NB_EPOCHS = 50 #max number of epochs to train, "200 epochs"
BATCH_SIZE = 128 
VALIDATION_SPLIT = 0.1 #proportion of the batch used for validation at each epoch

def createModel():
    model = Sequential()
    model.add(LSTM(HIDDEN_DIM, 
               input_shape=(None, VOCAB_SIZE), 
               return_sequences=True))
    for _ in range(LAYER_NUM - 1):
        model.add(LSTM(HIDDEN_DIM, return_sequences=True))
    model.add(TimeDistributed(Dense(VOCAB_SIZE)))
    model.add(Activation('softmax'))
    model.compile(loss='categorical_crossentropy', optimizer='rmsprop', metrics=['acc'])
    return model

In [10]:
def generate_text(model, length):
    ix = [np.random.randint(VOCAB_SIZE)]
    y_char = [idx_to_char[ix[-1]]]
    X = np.zeros((1, length, VOCAB_SIZE))
    for i in range(length):
        X[0, i, :][ix[-1]] = 1.
        ix = np.argmax(model.predict(X[:, :i+1,:])[0], 1)
        y_char.append(idx_to_char[ix[-1]])
    return ''.join(y_char)

In [11]:
from keras.callbacks import EarlyStopping, ModelCheckpoint, Callback
# callback to save the model if better
filepath="tgt_model.hdf5"
save_model_cb = ModelCheckpoint(filepath, monitor='val_acc', verbose=2, save_best_only=True, mode='max')
# callback to stop the training if no improvement
early_stopping_cb = EarlyStopping(monitor='val_loss', patience=10)
# callback to generate text at epoch end
class generateText(Callback):
    def on_epoch_end(self, batch, logs={}):
        print(generate_text(self.model, 100))
generate_text_cb = generateText()

callbacks_list = [save_model_cb]

def train(model):
    model.fit(X, y, batch_size=BATCH_SIZE, verbose=2, 
              epochs=NB_EPOCHS, callbacks=callbacks_list, 
              validation_split=VALIDATION_SPLIT)
    model.save_weights('text_gen_got.hdf5')

def load_weigths(model):
    model.load_weights('text_gen_got.hdf5')

In [None]:
model = createModel();
load_weigths(model)
for i in range(5):
    print(i,"\n",generate_text(model, GENERATE_LENGTH))

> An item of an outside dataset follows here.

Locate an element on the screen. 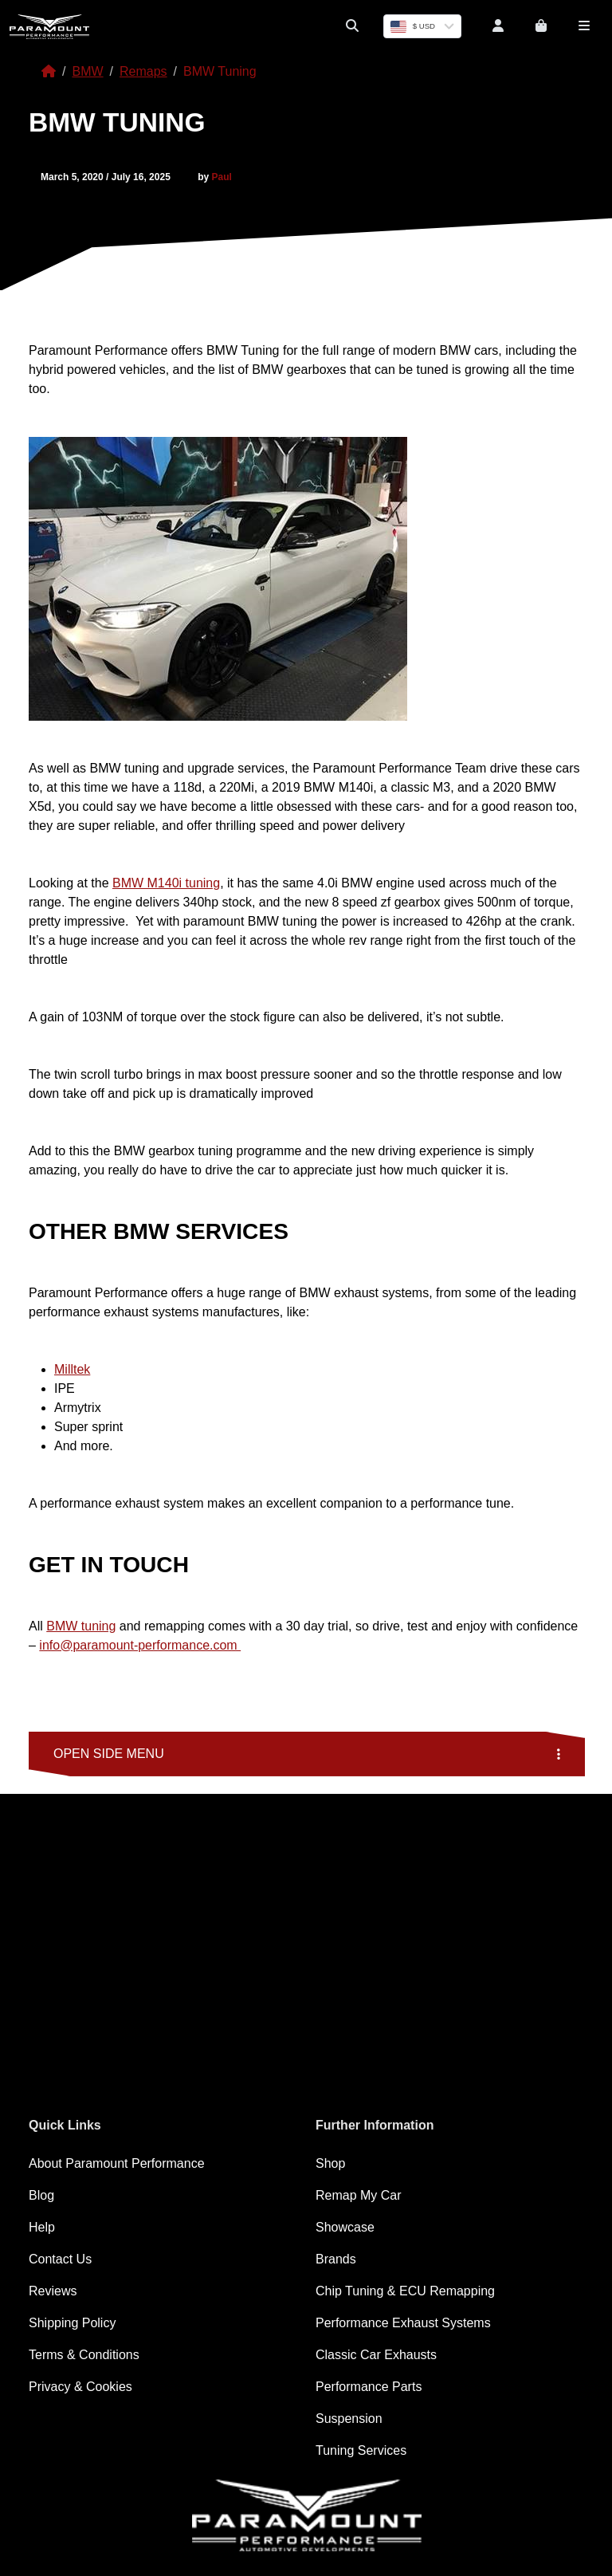  Showcase is located at coordinates (345, 2227).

![Model](images/model_description.png)
The input shape of the text data is ordered as follows : (batch size, number of time steps, hidden size). In other words, for each batch sample and each word in the number of time steps, there is a 500 length embedding word vector to represent the input word. These embedding vectors will be learnt as part of the overall model learning. The input data is then fed into two “stacked” layers of LSTM cells (of 500 length hidden size) – in the diagram above, the LSTM network is shown as unrolled over all the time steps. The output from these unrolled cells is still (batch size, number of time steps, hidden size).

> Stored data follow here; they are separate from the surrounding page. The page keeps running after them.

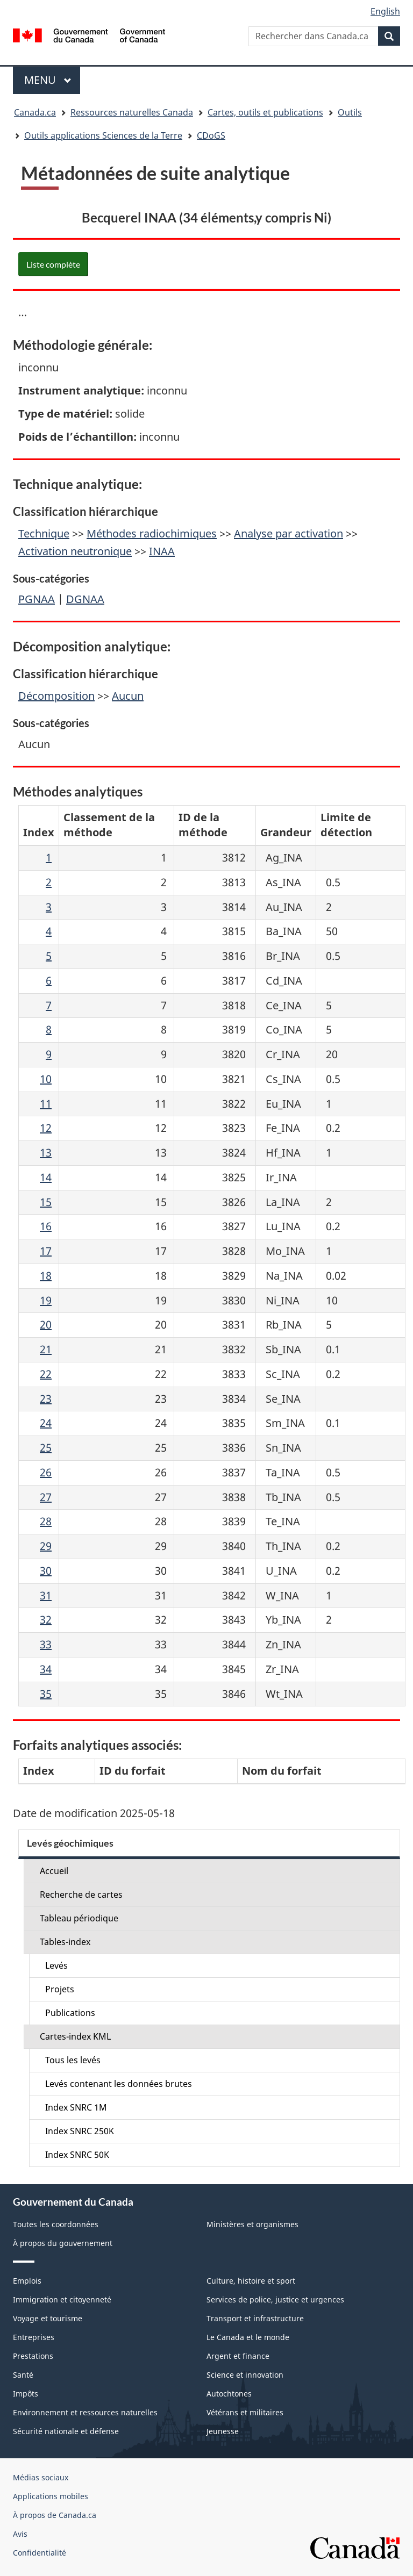  Describe the element at coordinates (152, 533) in the screenshot. I see `Méthodes radiochimiques` at that location.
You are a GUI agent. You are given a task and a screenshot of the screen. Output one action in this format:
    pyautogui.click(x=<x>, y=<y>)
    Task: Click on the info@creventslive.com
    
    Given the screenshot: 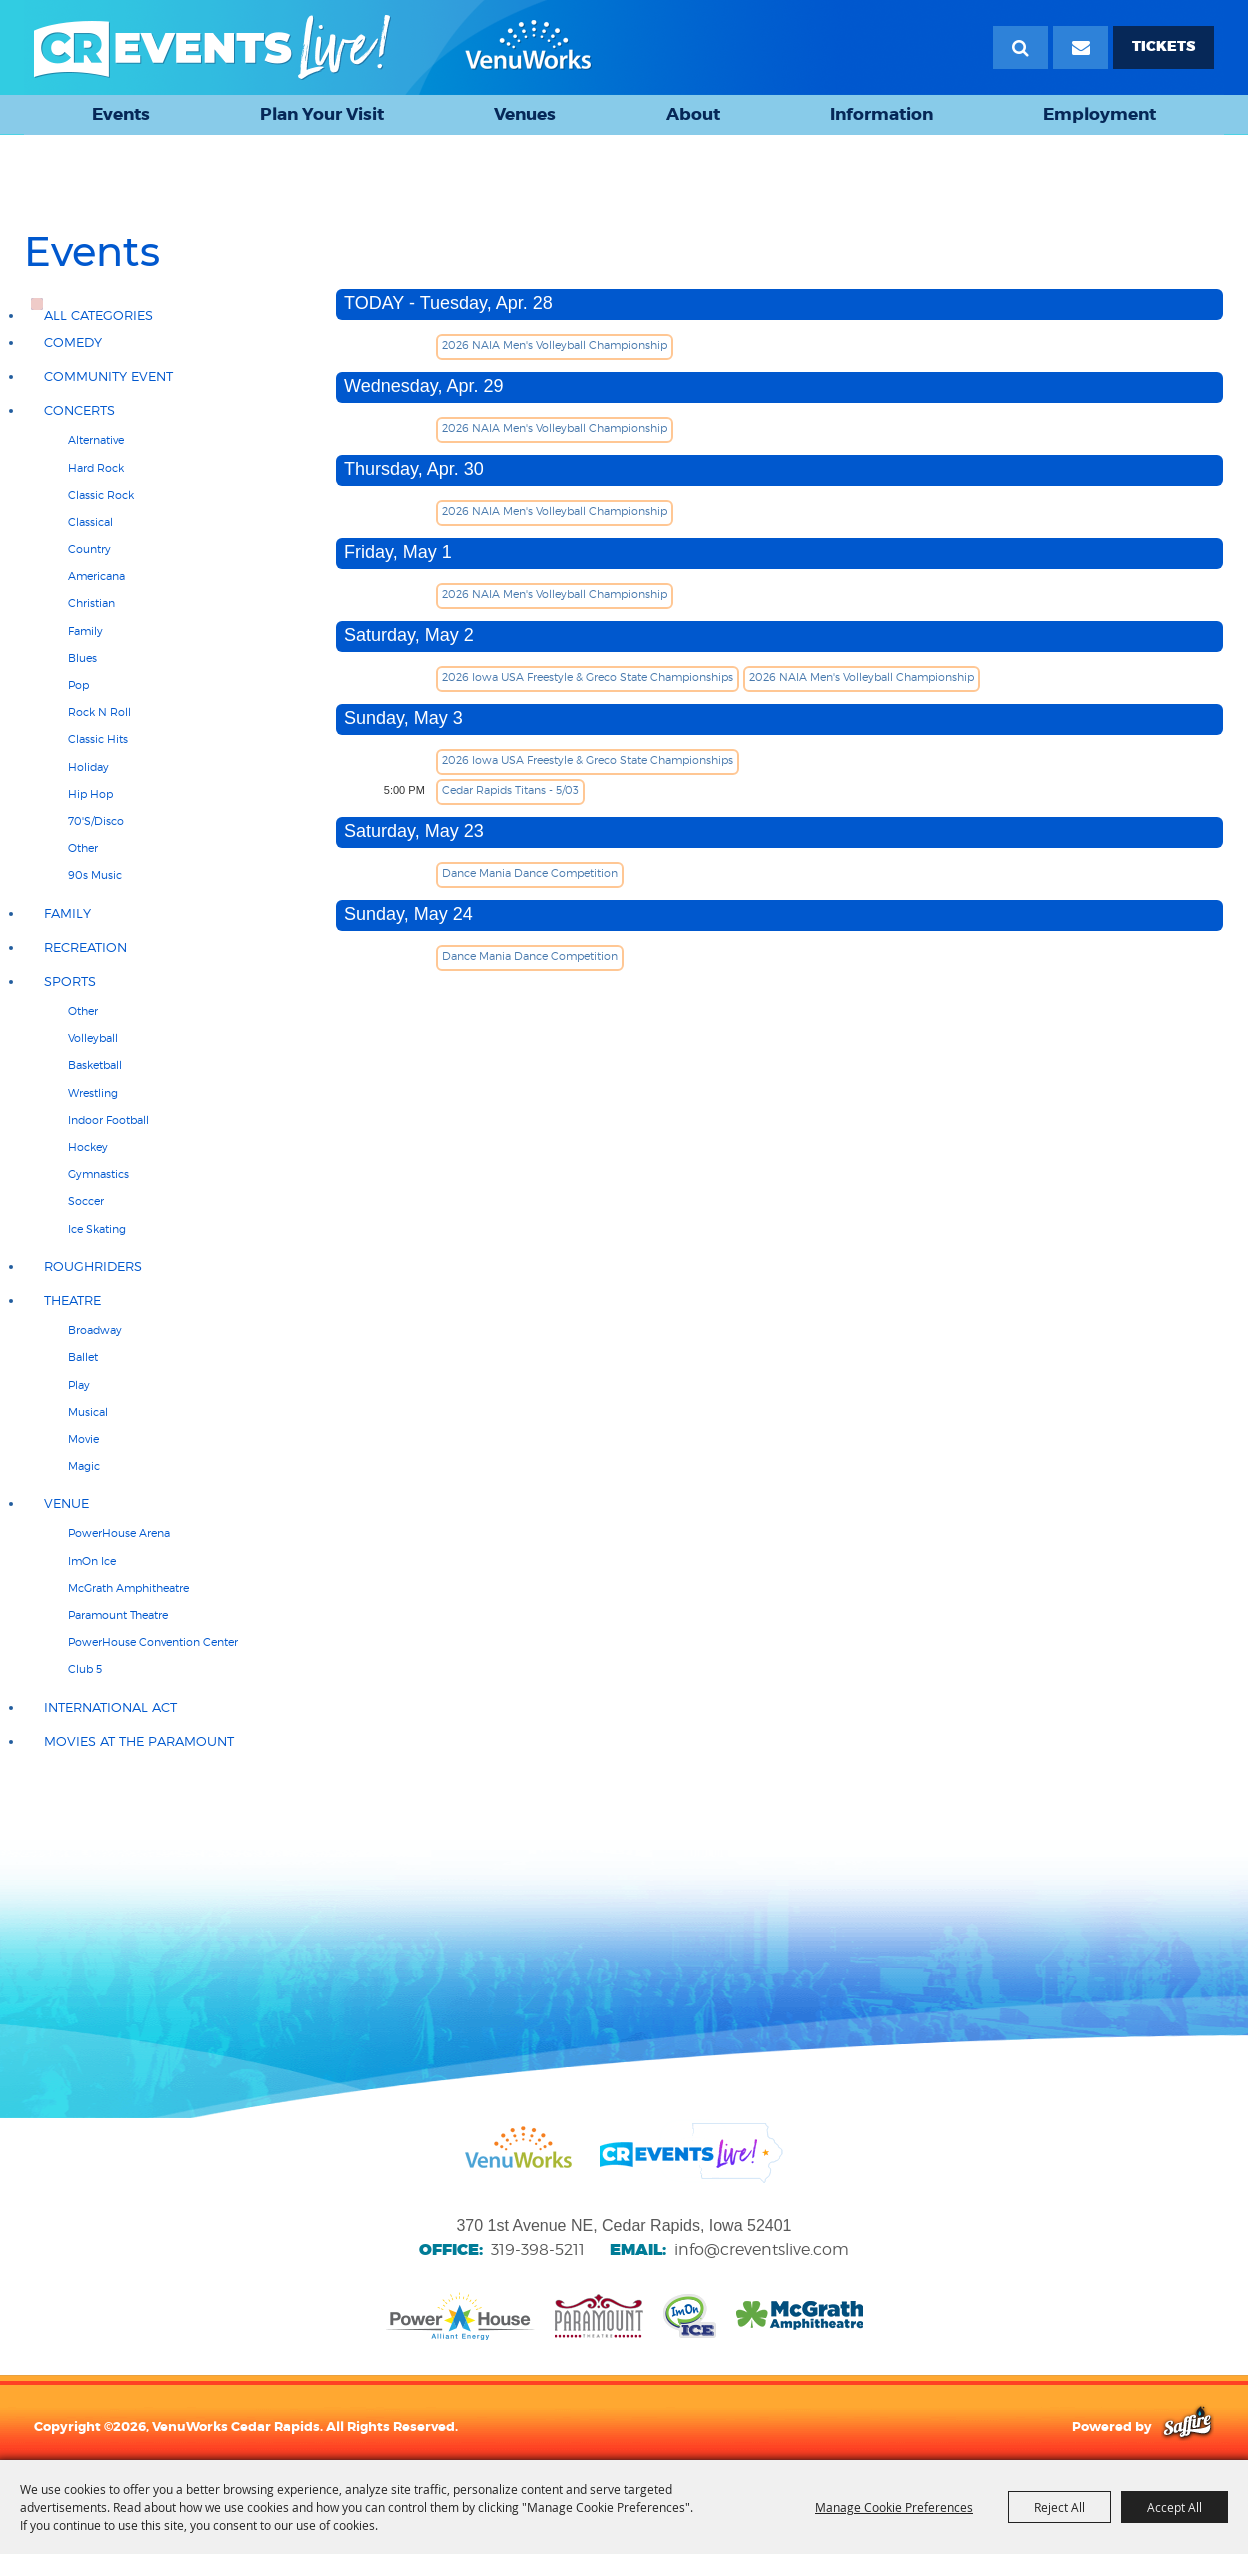 What is the action you would take?
    pyautogui.click(x=761, y=2249)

This output data is then passed to a Keras layer called TimeDistributed, which will be explained more fully below. Finally, the output layer has a softmax activation applied to it. This output is compared to the training y data for each batch, and the error and gradient back propagation is performed from there in Keras. The training y data in this case is the input x words advanced one time step – in other words, at each time step the model is trying to predict the very next word in the sequence. However, it does this at every time step – hence the output layer has the same number of time steps as the input layer. This will be made more clear later.

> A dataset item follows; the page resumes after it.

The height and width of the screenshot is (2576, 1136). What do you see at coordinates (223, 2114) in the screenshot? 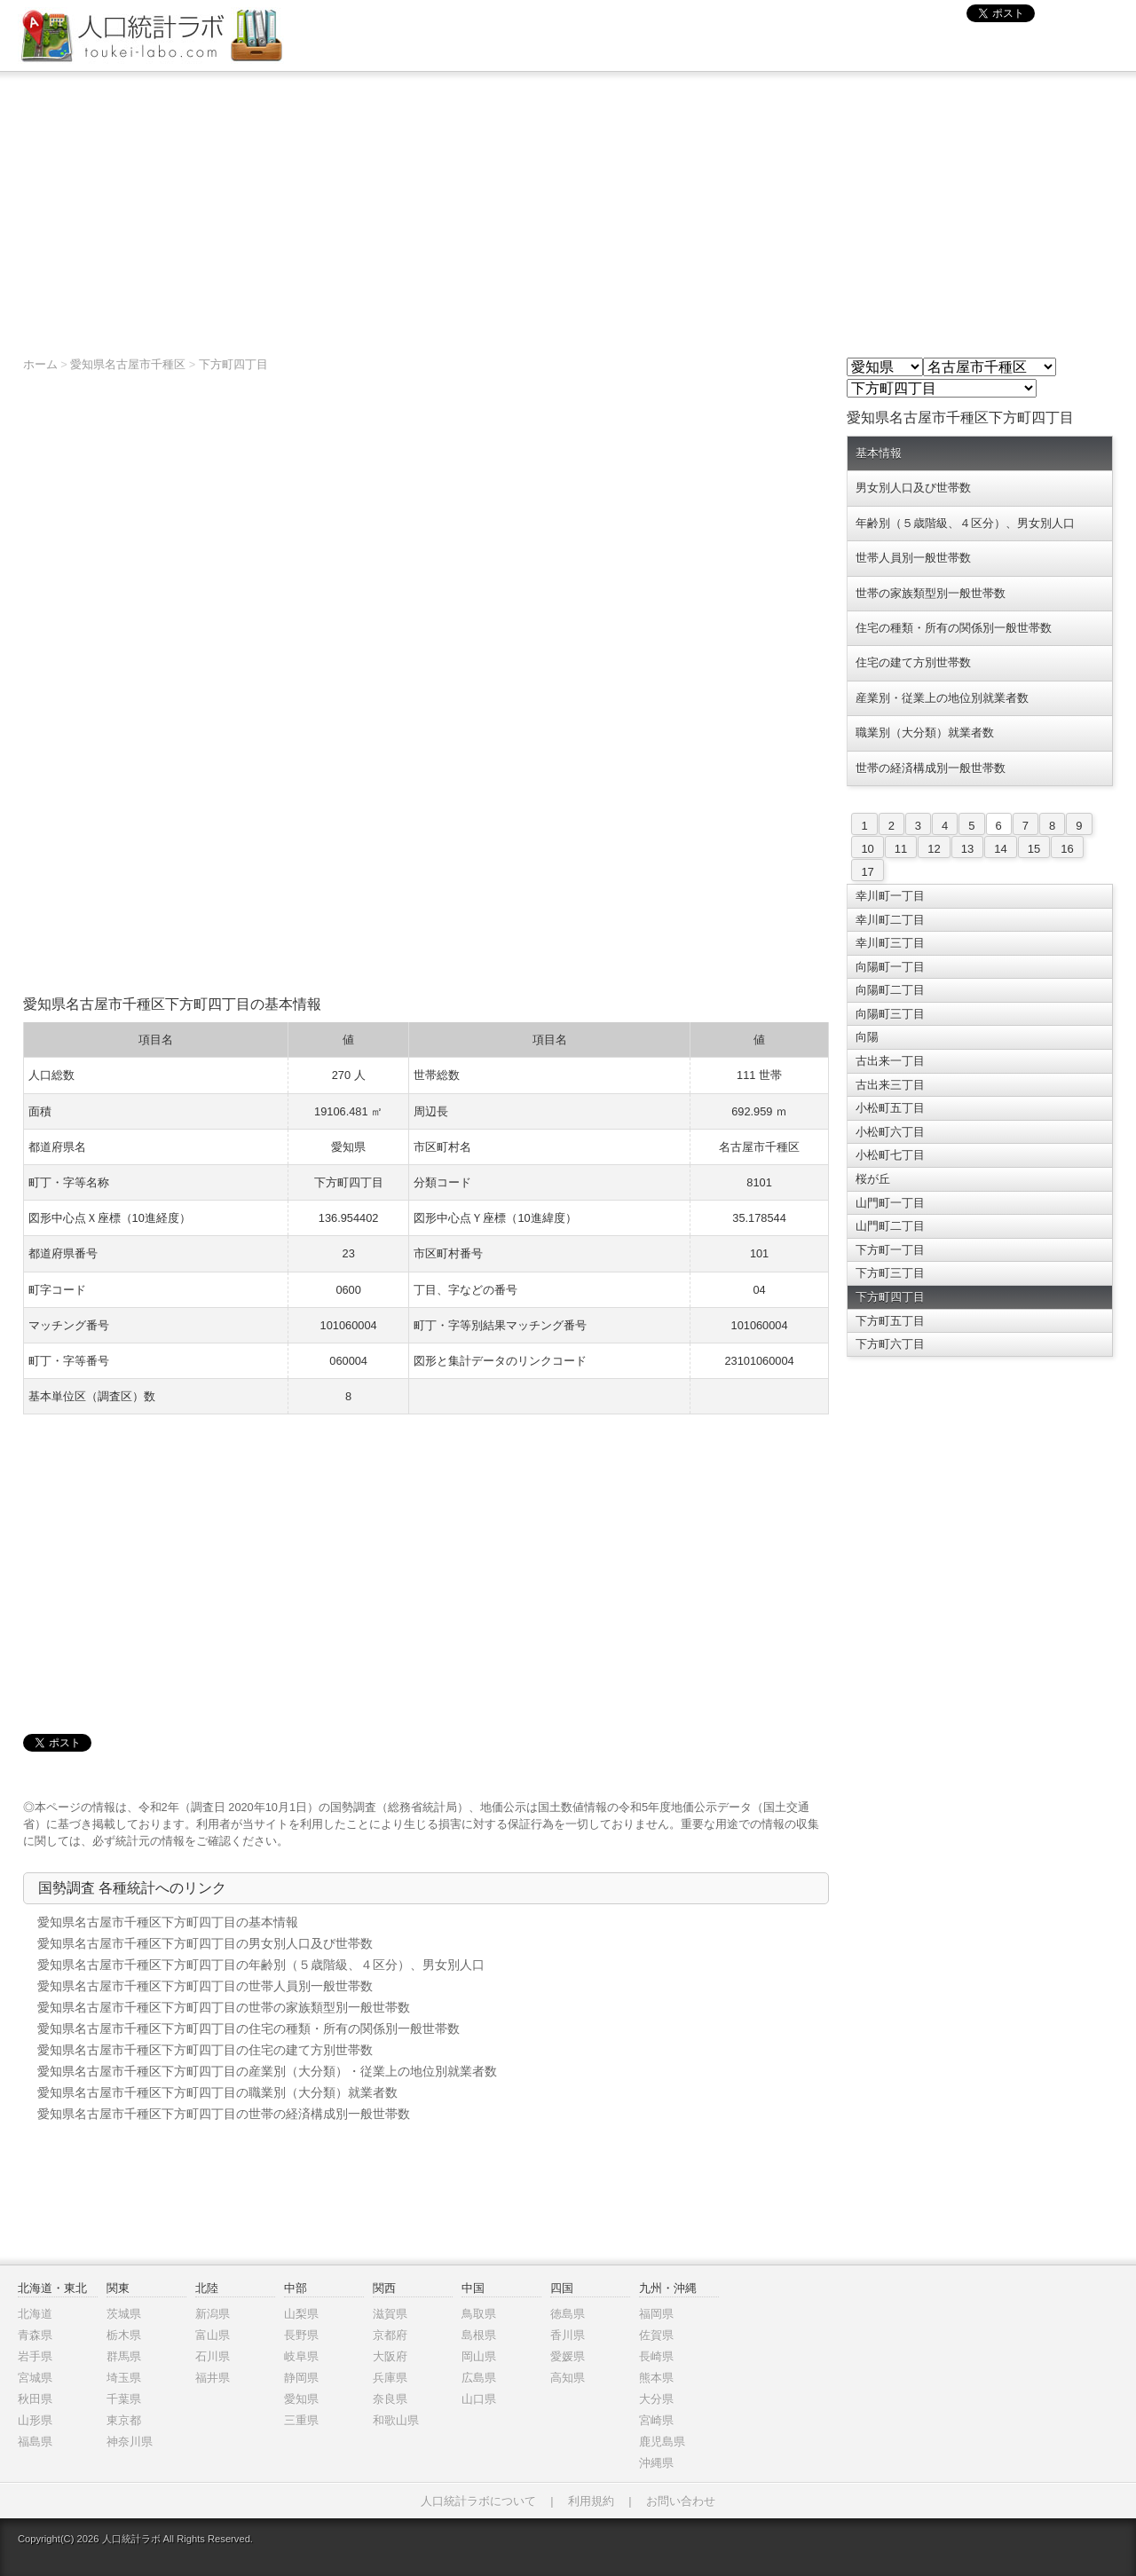 I see `愛知県名古屋市千種区下方町四丁目の世帯の経済構成別一般世帯数` at bounding box center [223, 2114].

There is a special Keras layer for use in recurrent neural networks called TimeDistributed. This function adds an independent layer for each time step in the recurrent model. So, for instance, if we have 10 time steps in a model, a TimeDistributed layer operating on a Dense layer would produce 10 independent Dense layers, one for each time step. The activation for these dense layers is set to be softmax in the final layer of our Keras LSTM model.